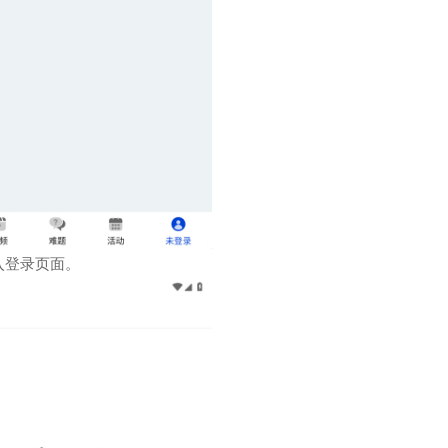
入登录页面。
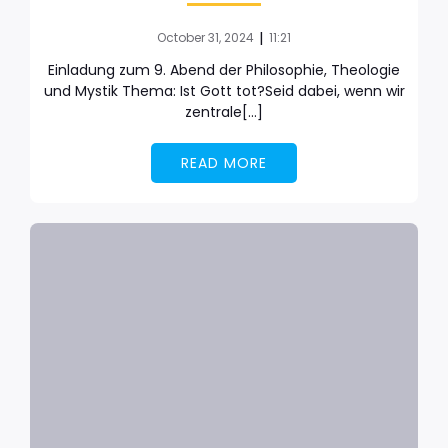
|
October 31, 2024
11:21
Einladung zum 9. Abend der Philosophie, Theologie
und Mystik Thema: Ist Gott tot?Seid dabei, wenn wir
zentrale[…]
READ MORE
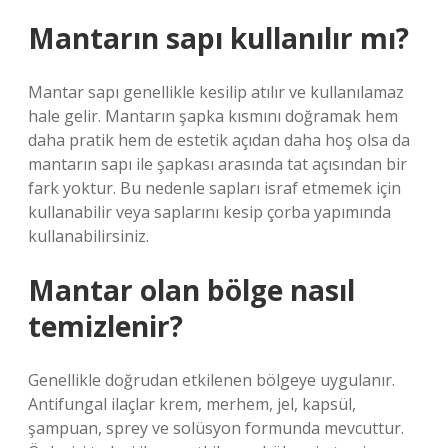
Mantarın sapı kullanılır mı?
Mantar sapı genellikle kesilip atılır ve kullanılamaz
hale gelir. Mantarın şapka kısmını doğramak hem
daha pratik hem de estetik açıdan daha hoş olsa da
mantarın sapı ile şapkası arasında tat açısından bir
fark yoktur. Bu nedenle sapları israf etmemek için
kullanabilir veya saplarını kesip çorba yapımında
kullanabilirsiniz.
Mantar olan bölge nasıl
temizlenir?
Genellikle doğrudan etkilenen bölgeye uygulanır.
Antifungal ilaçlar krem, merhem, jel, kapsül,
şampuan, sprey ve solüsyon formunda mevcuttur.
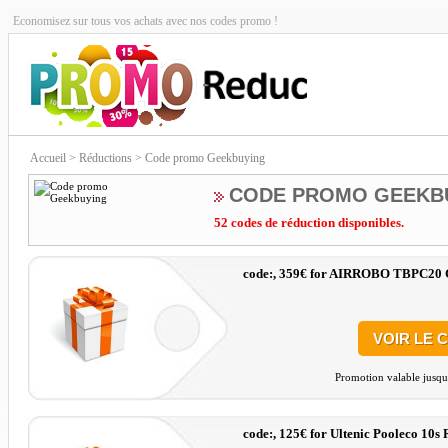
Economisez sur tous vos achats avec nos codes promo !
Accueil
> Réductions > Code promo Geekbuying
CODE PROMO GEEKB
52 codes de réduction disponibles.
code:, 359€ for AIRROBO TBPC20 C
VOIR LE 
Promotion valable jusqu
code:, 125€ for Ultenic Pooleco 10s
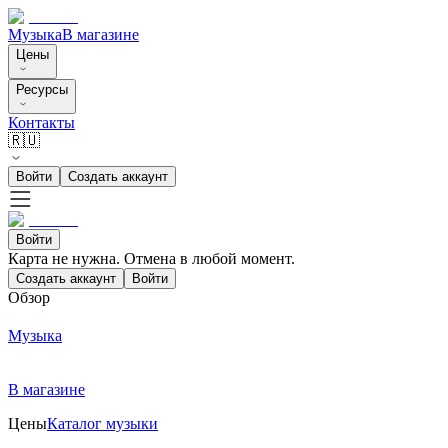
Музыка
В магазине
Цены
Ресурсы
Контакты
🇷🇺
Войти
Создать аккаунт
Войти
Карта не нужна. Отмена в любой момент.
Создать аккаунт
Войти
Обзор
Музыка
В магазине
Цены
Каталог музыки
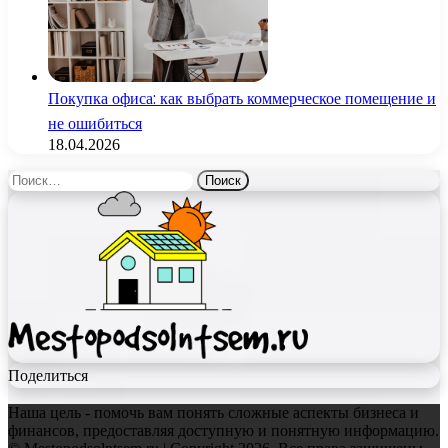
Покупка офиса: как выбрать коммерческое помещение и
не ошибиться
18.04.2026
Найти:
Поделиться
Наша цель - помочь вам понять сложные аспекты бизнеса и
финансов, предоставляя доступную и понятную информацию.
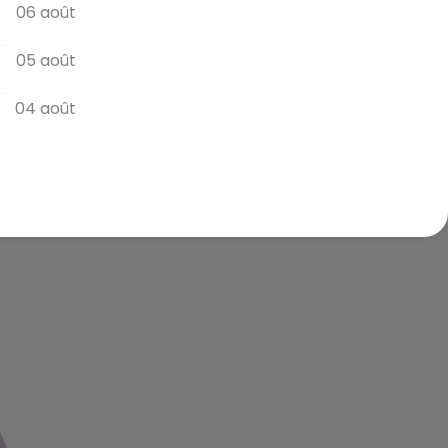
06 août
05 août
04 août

==

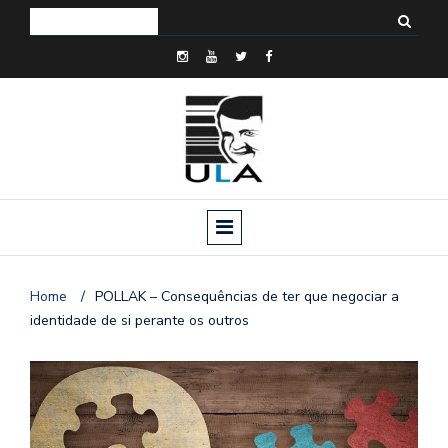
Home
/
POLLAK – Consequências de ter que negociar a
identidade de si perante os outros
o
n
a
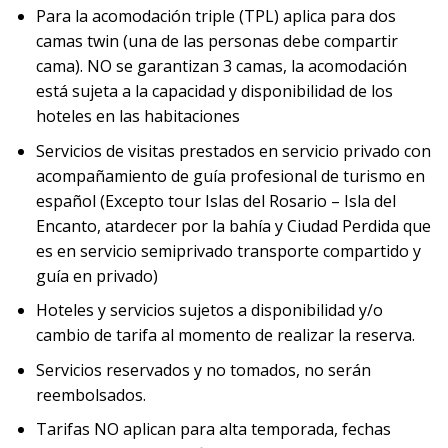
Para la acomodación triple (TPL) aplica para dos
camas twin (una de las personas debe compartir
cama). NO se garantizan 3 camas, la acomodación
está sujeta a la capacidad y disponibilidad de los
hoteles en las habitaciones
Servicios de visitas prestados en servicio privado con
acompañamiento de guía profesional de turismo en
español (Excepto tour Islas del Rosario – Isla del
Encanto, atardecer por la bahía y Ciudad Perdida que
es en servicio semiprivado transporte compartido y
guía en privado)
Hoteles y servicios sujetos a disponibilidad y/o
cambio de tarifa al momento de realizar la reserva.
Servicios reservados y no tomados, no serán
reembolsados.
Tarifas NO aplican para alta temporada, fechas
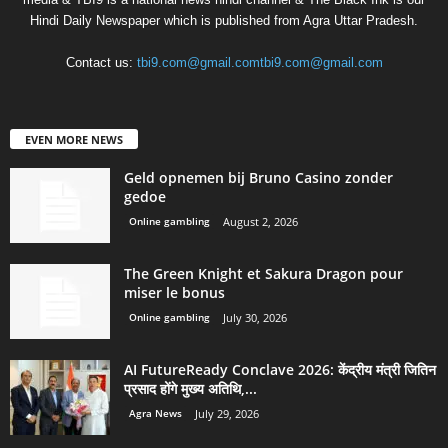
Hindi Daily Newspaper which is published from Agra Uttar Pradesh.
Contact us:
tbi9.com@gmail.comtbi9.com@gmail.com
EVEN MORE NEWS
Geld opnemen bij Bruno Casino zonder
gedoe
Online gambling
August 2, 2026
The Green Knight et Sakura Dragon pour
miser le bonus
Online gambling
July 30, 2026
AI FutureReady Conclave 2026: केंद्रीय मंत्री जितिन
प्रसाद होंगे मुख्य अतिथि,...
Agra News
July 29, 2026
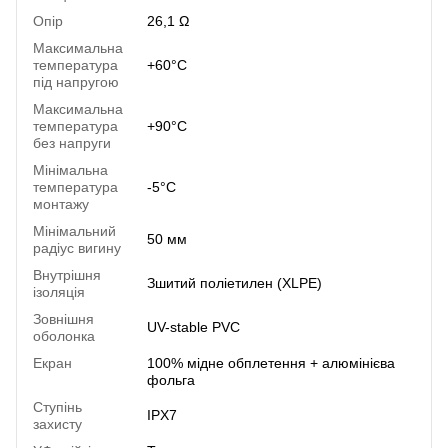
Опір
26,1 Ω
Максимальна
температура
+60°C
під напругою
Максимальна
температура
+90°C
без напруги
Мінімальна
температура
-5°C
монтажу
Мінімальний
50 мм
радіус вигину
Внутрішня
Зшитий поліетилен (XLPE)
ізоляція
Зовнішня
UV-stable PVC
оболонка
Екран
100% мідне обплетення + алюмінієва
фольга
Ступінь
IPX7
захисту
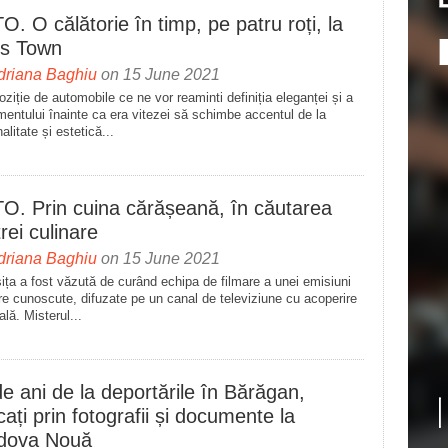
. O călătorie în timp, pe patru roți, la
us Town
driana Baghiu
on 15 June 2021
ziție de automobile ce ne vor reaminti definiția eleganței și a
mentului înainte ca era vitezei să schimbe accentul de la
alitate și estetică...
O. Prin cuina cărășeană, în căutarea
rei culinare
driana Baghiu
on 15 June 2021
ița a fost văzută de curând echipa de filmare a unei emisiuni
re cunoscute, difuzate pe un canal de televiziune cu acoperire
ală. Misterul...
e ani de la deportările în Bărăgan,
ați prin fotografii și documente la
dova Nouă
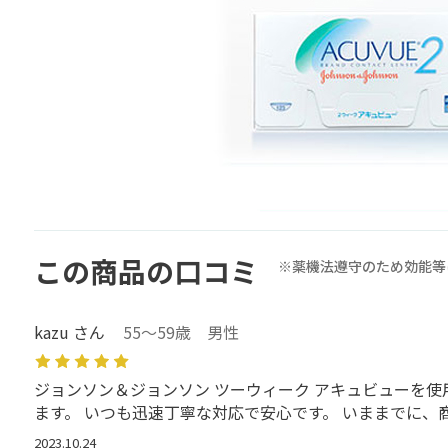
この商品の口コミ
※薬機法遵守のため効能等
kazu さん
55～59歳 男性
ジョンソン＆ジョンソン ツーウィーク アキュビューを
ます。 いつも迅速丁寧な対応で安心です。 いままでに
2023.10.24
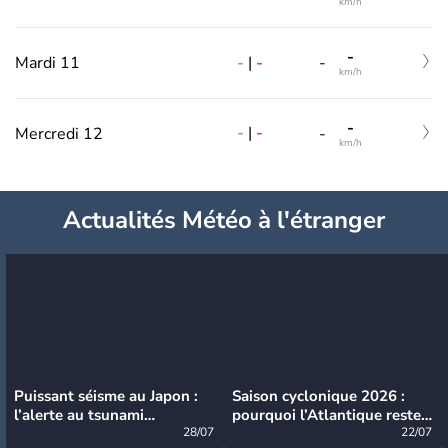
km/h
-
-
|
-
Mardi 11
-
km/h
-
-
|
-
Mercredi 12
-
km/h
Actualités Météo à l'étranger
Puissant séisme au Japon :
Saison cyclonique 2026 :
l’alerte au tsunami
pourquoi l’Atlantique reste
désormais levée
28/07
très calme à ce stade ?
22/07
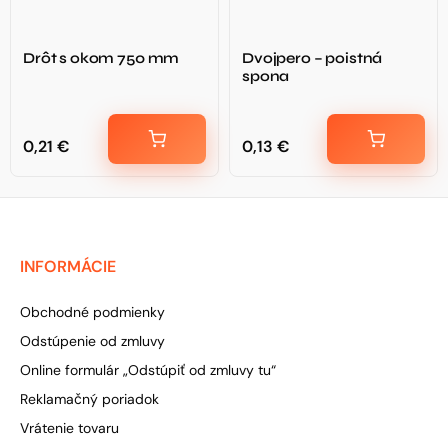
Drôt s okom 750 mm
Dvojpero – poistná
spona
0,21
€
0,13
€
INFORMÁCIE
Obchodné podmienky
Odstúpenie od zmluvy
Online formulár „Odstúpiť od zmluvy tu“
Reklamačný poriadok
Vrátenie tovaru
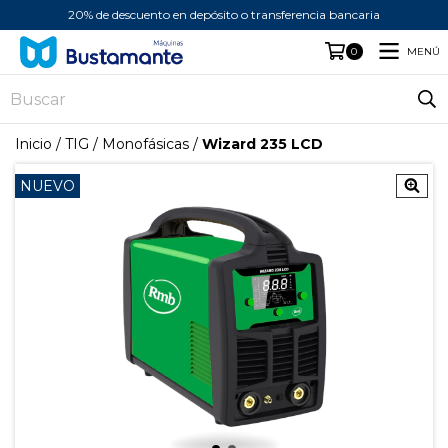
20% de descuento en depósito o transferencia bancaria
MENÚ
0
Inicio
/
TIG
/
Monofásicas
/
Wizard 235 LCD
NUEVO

- AIM OF THE EXERCISE -
Search the entries for the string "codes" and copy each line where it occurs.

- TASK RESPONSE -
Economisez sur tous vos achats avec nos codes promo !
52 codes de réduction disponibles.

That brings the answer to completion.